It’s hard to forget loss when it’s written all over your body ─ lining the crook of your neck, burrowed in the space between your arm and side, poking at your rib with a certain desperation for attention.
You’d dealt with death ─ too many, too young. You’d been to more funerals than you had birthdays by the time you were fourteen; more friends six feet under than playing with you under the peach tree in your garden. It was the twisted charm of Gotham City, the clause of residence that always lingered in the air.
When Jason Todd died in a country you’d never considered visiting (alone, scared) despite the invitation he’d extended when he’d left, you abandoned your hometown for Metropolis. Shorter winters, safer jobs, fewer gravestones that ate your heart out in front of you.
It had been good, but your new life cost you your old one. You didn’t talk to them anymore, the thin thread of cordiality slowly fraying. When Tim mentioned coming home for Christmas, you knew it was the only choice you had. The word father had long since rotted in your throat, but you couldn’t risk losing the only people who understood you.

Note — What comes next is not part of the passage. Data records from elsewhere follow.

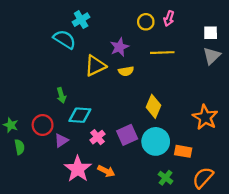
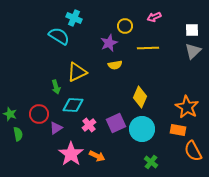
pink arrow: (169, 18) -> (154, 17), turned 48
cyan cross: (81, 20) -> (74, 18), turned -35
yellow circle: (146, 22) -> (125, 26), moved
yellow triangle: (95, 66) -> (77, 72), moved
orange rectangle: (183, 151) -> (178, 130), moved
orange semicircle: (203, 178) -> (193, 151), moved, turned -70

As it turned out, one Jason Todd (ex-Robin and ex-tremely dead!) was thinking the same thing at the same time.
Jason had expected a family reunion, complete with the Wayne traditions of bullets under the pale moonlight and minds lost to Gotham’s intricacy. The whole enchilada, with a jabbing new mask to top it all off.

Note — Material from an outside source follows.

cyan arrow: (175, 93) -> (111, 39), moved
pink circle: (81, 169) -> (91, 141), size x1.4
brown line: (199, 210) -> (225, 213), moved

He hadn’t expected to find his old best friend in the back of an alley that smelt like weed with a gun pointed at his chest. Let's set the scene!
Jason died, came back, skedaddled around the globe for three years, and found his hometown was really calling his name (in the most degrading way possible). He’d come back and he’d decided to valiantly help out a civilian about to get jumped before finding out that said civilian could hold her own.
That, and the glint of recognition that flared through her eyes as her trained fingers turned the gun towards him set his mind on fire. "You?"